* To do
Repeat the entries below exactly. Drop the pictures.

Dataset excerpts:
━━━━━━━━━━━━━━━━
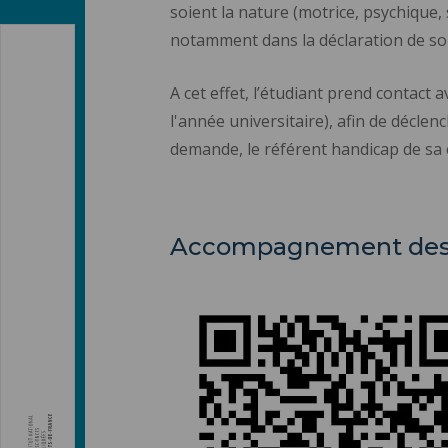
soient la nature (motrice, psychique, s
notamment dans la déclaration de son h
A cet effet, l’étudiant prend contact 
l'année universitaire), afin de décl
demande, le référent handicap de sa
Accompagnement des 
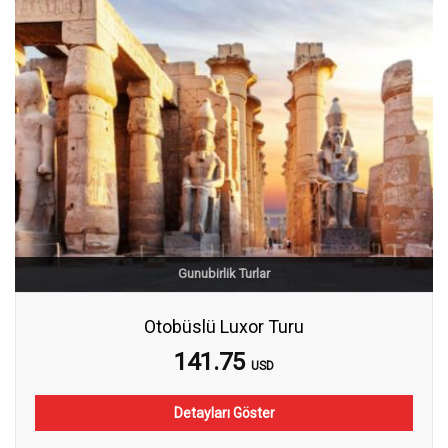
Gunubirlik Turlar
Otobüslü Luxor Turu
141.75
USD
Detayları Göster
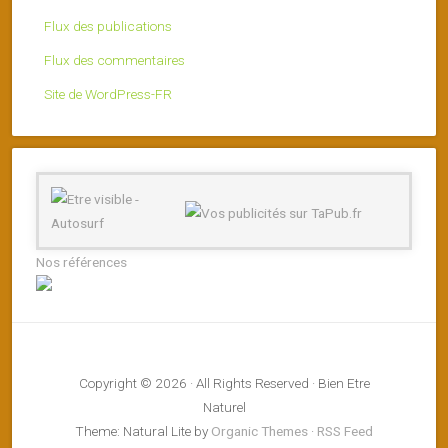
Flux des publications
Flux des commentaires
Site de WordPress-FR
Nos références
Copyright © 2026 · All Rights Reserved · Bien Etre
Naturel
Theme: Natural Lite by
Organic Themes
·
RSS Feed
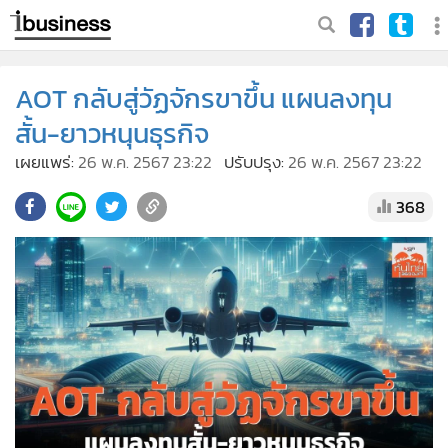
AOT กลับสู่วัฏจักรขาขึ้น แผนลงทุน
สั้น-ยาวหนุนธุรกิจ
เผยแพร่:
26 พ.ค. 2567 23:22
ปรับปรุง:
26 พ.ค. 2567 23:22
368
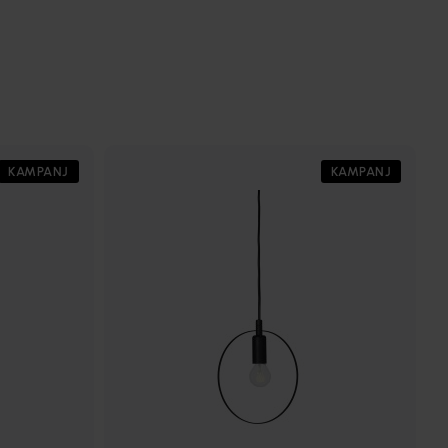
KAMPANJ
KAMPANJ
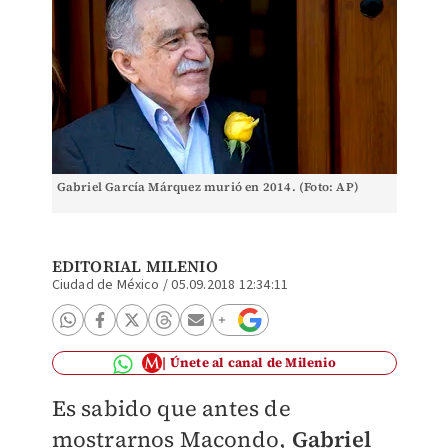
Gabriel García Márquez murió en 2014. (Foto: AP)
EDITORIAL MILENIO
Ciudad de México
/
05.09.2018 12:34:11
Únete al canal de Milenio
Es sabido que antes de
mostrarnos Macondo,
Gabriel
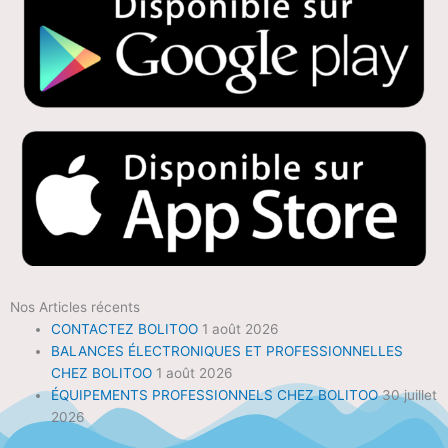
Nos Articles récents
CONTACTEZ BOLITOO
1 août 2026
BALANCES ÉLECTRONIQUES ET PROFESSIONNELLES
CHEZ BOLITOO
1 août 2026
ÉQUIPEMENTS PROFESSIONNELS CHEZ BOLITOO
30 juillet
2026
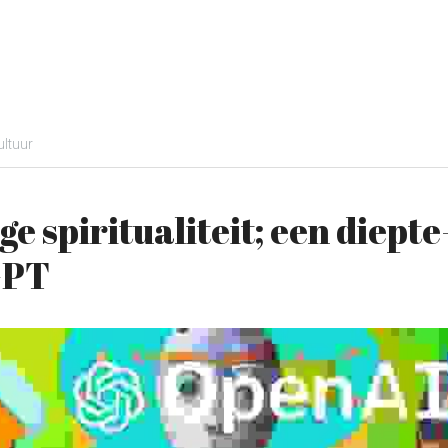
ltuur
e spiritualiteit; een diepte
GPT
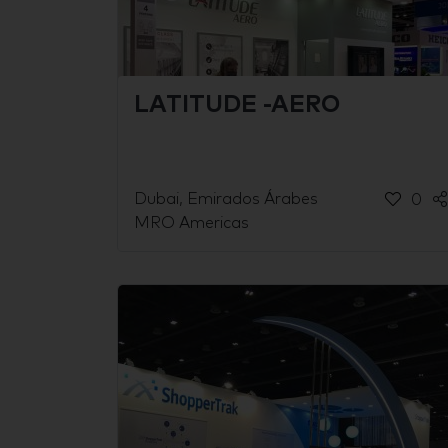
LATITUDE -AERO
Dubai, Emirados Árabes
0
MRO Americas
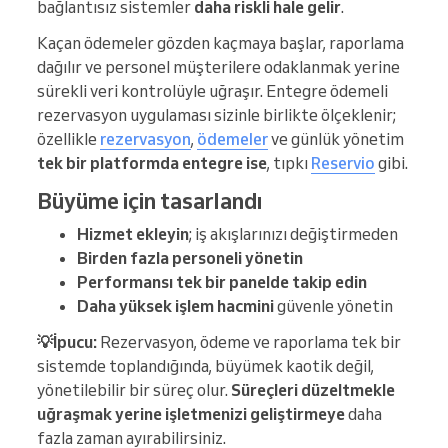
bağlantısız sistemler
daha riskli hale gelir
.
Kaçan ödemeler gözden kaçmaya başlar, raporlama
dağılır ve personel müşterilere odaklanmak yerine
sürekli veri kontrolüyle uğraşır. Entegre ödemeli
rezervasyon uygulaması sizinle birlikte ölçeklenir;
özellikle
rezervasyon
,
ödemeler
ve günlük yönetim
tek bir platformda entegre ise
, tıpkı
Reservio
gibi.
Büyüme için tasarlandı
Hizmet ekleyin
; iş akışlarınızı değiştirmeden
Birden fazla personeli yönetin
Performansı tek bir panelde takip edin
Daha yüksek işlem hacmini
güvenle yönetin
💡İpucu:
Rezervasyon, ödeme ve raporlama tek bir
sistemde toplandığında, büyümek kaotik değil,
yönetilebilir bir süreç olur.
Süreçleri düzeltmekle
uğraşmak yerine işletmenizi geliştirmeye
daha
fazla zaman ayırabilirsiniz.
━━━━━━━━━━━━━━━━
* Exercise answer
soient la nature (motrice, psychique, s
notamment dans la déclaration de son h
A cet effet, l’étudiant prend contact 
l'année universitaire), afin de décl
demande, le référent handicap de sa
Accompagnement des 
Gunubirlik Turlar
Otobüslü Luxor Turu
141.75
USD
Detayları Göster
Flux des publications
Flux des commentaires
Site de WordPress-FR
Nos références
Copyright © 2026 · All Rights Reserved · Bien Etre
Naturel
Theme: Natural Lite by
Organic Themes
·
RSS Feed
AOT กลับสู่วัฏจักรขาขึ้น แผนลงทุน
สั้น-ยาวหนุนธุรกิจ
เผยแพร่:
26 พ.ค. 2567 23:22
ปรับปรุง:
26 พ.ค. 2567 23:22
368
KAMPANJ
KAMPANJ
Gabriel García Márquez murió en 2014. (Foto: AP)
EDITORIAL MILENIO
Ciudad de México
/
05.09.2018 12:34:11
Únete al canal de Milenio
Es sabido que antes de
mostrarnos Macondo,
Gabriel
Nos Articles récents
CONTACTEZ BOLITOO
1 août 2026
BALANCES ÉLECTRONIQUES ET PROFESSIONNELLES
CHEZ BOLITOO
1 août 2026
ÉQUIPEMENTS PROFESSIONNELS CHEZ BOLITOO
30 juillet
2026
ltuur
e spiritualiteit; een diepte
GPT
LATITUDE -AERO
Dubai, Emirados Árabes
0
MRO Americas
bağlantısız sistemler
daha riskli hale gelir
.
Kaçan ödemeler gözden kaçmaya başlar, raporlama
dağılır ve personel müşterilere odaklanmak yerine
sürekli veri kontrolüyle uğraşır. Entegre ödemeli
rezervasyon uygulaması sizinle birlikte ölçeklenir;
özellikle
rezervasyon
,
ödemeler
ve günlük yönetim
tek bir platformda entegre ise
, tıpkı
Reservio
gibi.
Büyüme için tasarlandı
Hizmet ekleyin
; iş akışlarınızı değiştirmeden
Birden fazla personeli yönetin
Performansı tek bir panelde takip edin
Daha yüksek işlem hacmini
güvenle yönetin
💡İpucu:
Rezervasyon, ödeme ve raporlama tek bir
sistemde toplandığında, büyümek kaotik değil,
yönetilebilir bir süreç olur.
Süreçleri düzeltmekle
uğraşmak yerine işletmenizi geliştirmeye
daha
fazla zaman ayırabilirsiniz.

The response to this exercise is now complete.